I'm open to discuss about having a generic Java class that could deal with all possible filters.
I'm expressing a customer whish.
Okay, but if a prefix filter will work for that schema, so will startRow & and appropriately set endRow.
If you just want everything with a contract ID, your start row is contractID
, if you want everything with a particular customer, your start row is contractID|current customerID
, if you want everything with a particular customer after a particular id, your start row is contractID|current customerID|startTimestamp
.
To set the end row, you just increment the last byte on the prefix, then you can do exactly the prefix filter using startRow and endRow. But, having to increment the last byte to get the endRow is too messy, so the operator should do that internally.
So, I think maybe a rowPrefix
parameter makes sense. You could then do a scan with:
Does this make sense?
I'm ok with a rowPrefix for a basicScan.
What about the same scan that have to use the "rowPrefix" as an attribute from the input tuple ?
This is the way the customer wants to scan.
(2) I don't see the point of having the HBASEScan or HBASEGet operator do it. You can use a Filter operator downstream of the SPL operator to filter out the cases where status
isn't the right value. Then you can use the full expressive power of SPL, and get exactly the filtering conditions you want, and you're not limited by whatever syntax we choose to support. By the time the operator handles it, the data has already been extracted from HBASE and shipped it over the network, so the additional cost of sending it to the spl Filter operator is likely to be small.
If you wanted to do server-side filtering, that might be worth the effort to implement. I think we could support a few simple filters that way. An equality filter might look something like
rowFilter: "all:status==1";
, and it'd only give back tuples from a row where the value for columnFamily all
, columnQualifier status
was equal to "1". (Internally, I'd split the string on '==' to get the all:status and the value "1", then I'd split the all:status on the :
, to get the columnFamily and columnQualifier.) If someone had two such filters, they could do rowFilter: "...","...";
Your where clause example doesn't seem that extensible. How do you think someone would filter on two different attributes?
At this time I can live the downstream process. Because I have few values. If you have millions of values (HBase use case) it make more sense to filter outside streams.
For this use case(filtering on values) I could agree on having a separate Java classe that implements the filter. But, HBase propose simple ColumnValueFiler using GREATER, EQUALS,... that can be used at the constructor level.
BTW The most important whereclause is about the partial key and we agreed about rowPrefix for basic scan.We still have to deal with this "rowFilter" as an attribute.
For the value itself, we can still continue to discuss as we have a work around using functor or filter.
The idea you had of having a Filter class might be interesting for all use cases that have to deal with values instead of the scan for partial key coming from parameter or attribute.

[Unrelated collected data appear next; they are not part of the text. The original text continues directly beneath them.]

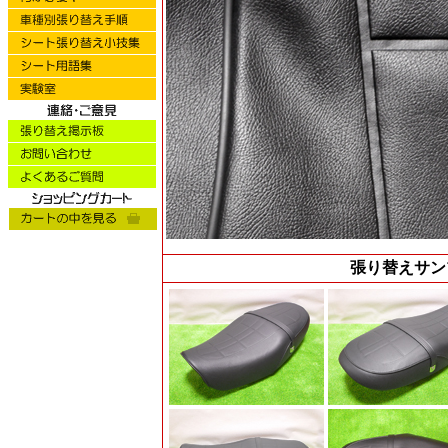
張り替えサン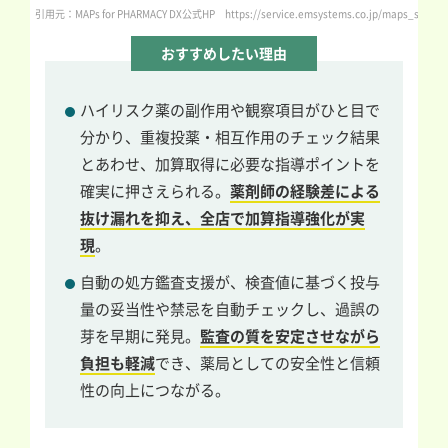
引用元：MAPs for PHARMACY DX公式HP https://service.emsystems.co.jp/maps_series/
おすすめしたい理由
ハイリスク薬の副作用や観察項目がひと目で
分かり、重複投薬・相互作用のチェック結果
とあわせ、加算取得に必要な指導ポイントを
確実に押さえられる。
薬剤師の経験差による
抜け漏れを抑え、全店で加算指導強化が実
現
。
自動の処方鑑査支援が、検査値に基づく投与
量の妥当性や禁忌を自動チェックし、過誤の
芽を早期に発見。
監査の質を安定させながら
負担も軽減
でき、薬局としての安全性と信頼
性の向上につながる。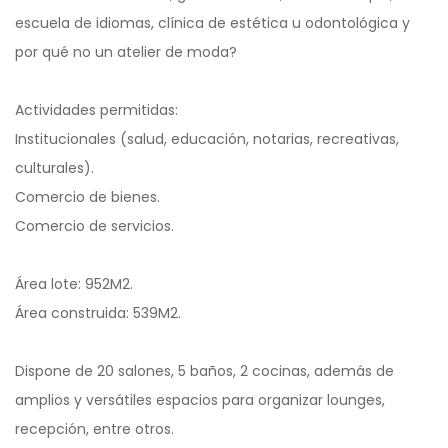
escuela de idiomas, clínica de estética u odontológica y
por qué no un atelier de moda?
Actividades permitidas:
Institucionales (salud, educación, notarias, recreativas,
culturales).
Comercio de bienes.
Comercio de servicios.
Área lote: 952M2.
Área construida: 539M2.
Dispone de 20 salones, 5 baños, 2 cocinas, además de
amplios y versátiles espacios para organizar lounges,
recepción, entre otros.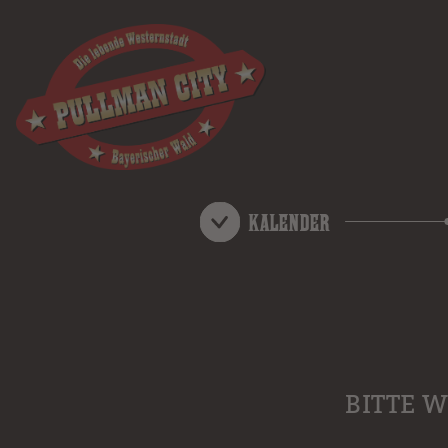
Kalender
BITTE 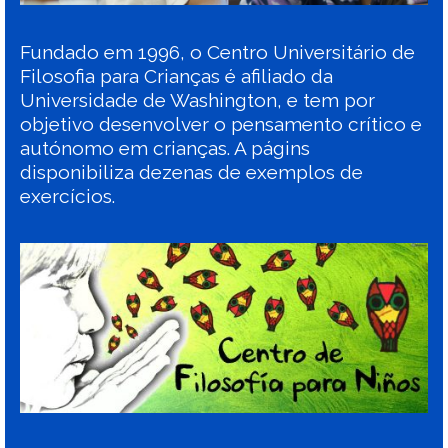
Fundado em 1996, o Centro Universitário de
Filosofia para Crianças é afiliado da
Universidade de Washington, e tem por
objetivo desenvolver o pensamento crítico e
autónomo em crianças. A págins
disponibiliza dezenas de exemplos de
exercícios.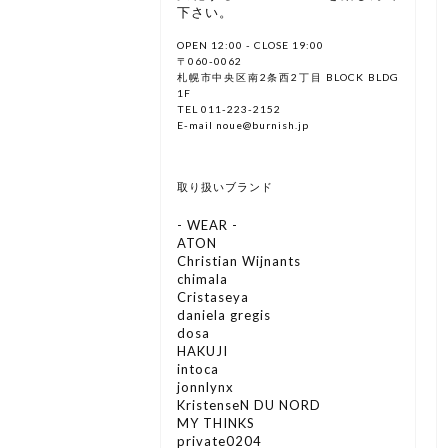
下さい。
OPEN 12:00 - CLOSE 19:00
〒060-0062
札幌市中央区南2条西2丁目 BLOCK BLDG
1F
TEL 011-223-2152
E-mail noue@burnish.jp
取り扱いブランド
- WEAR -
ATON
Christian Wijnants
chimala
Cristaseya
daniela gregis
dosa
HAKUJI
intoca
jonnlynx
KristenseN DU NORD
MY THINKS
private0204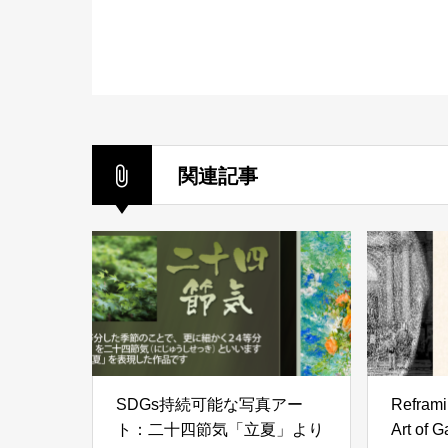
関連記事
SDGs持続可能な写真アー
Reframi
ト：二十四節気「立夏」より
Art of G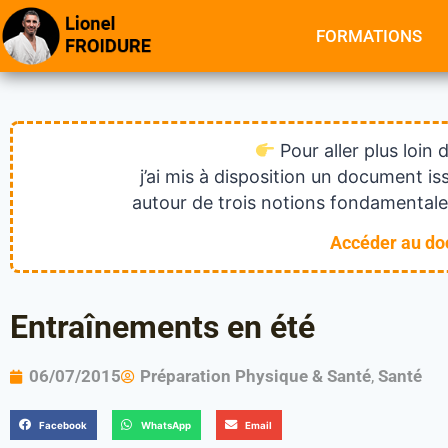
FORMATIONS
Pour aller plus loin 
j’ai mis à disposition un document 
autour de trois notions fondamentales
Accéder au d
Entraînements en été
06/07/2015
Préparation Physique & Santé
,
Santé
Facebook
WhatsApp
Email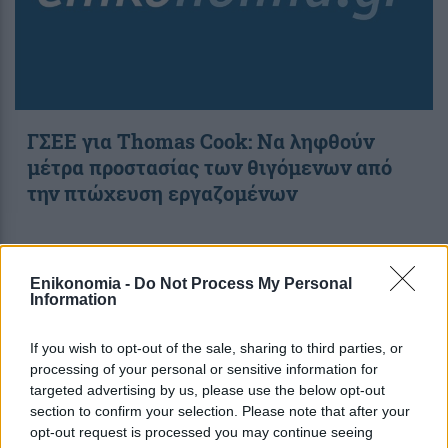
ΓΣΕΕ για Thomas Cook: Να ληφθούν
μέτρα προστασίας των θιγόμενων από
την πτώχευση εργαζομένων
14:11
, 26 Σεπτεμβρίου 2019
||
Οικονομία
Enikonomia -
Do Not Process My Personal
Information
If you wish to opt-out of the sale, sharing to third parties, or
processing of your personal or sensitive information for
targeted advertising by us, please use the below opt-out
section to confirm your selection. Please note that after your
opt-out request is processed you may continue seeing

In that case you should have to propose few kinds of filters that can can be used with extrenal parmeters (XML, properties, ....)
I've got a customer use case that needs this very badly. Many millions of records - need to pull back based on a value in a column value to get the subset I need. RowID prefixes won't work since the data has random prefixes for distribution. Pulling multiple terabytes of data over the network to Streams to filter them out will likely cause the network admins to be rather peeved with me, so the HbaseGet->Filter won't help. Will take a look at the code and see if I can figure out how to add it rather than writing my own operator to do it. Or if either of you has already got it in place, just needing testing PLEASE let me know...
Is it possible to think about adding a whereclause parameter to limit the number of rows.
If we have a HBase table that contains status (0/1), I would like to scan or get data where status = 1.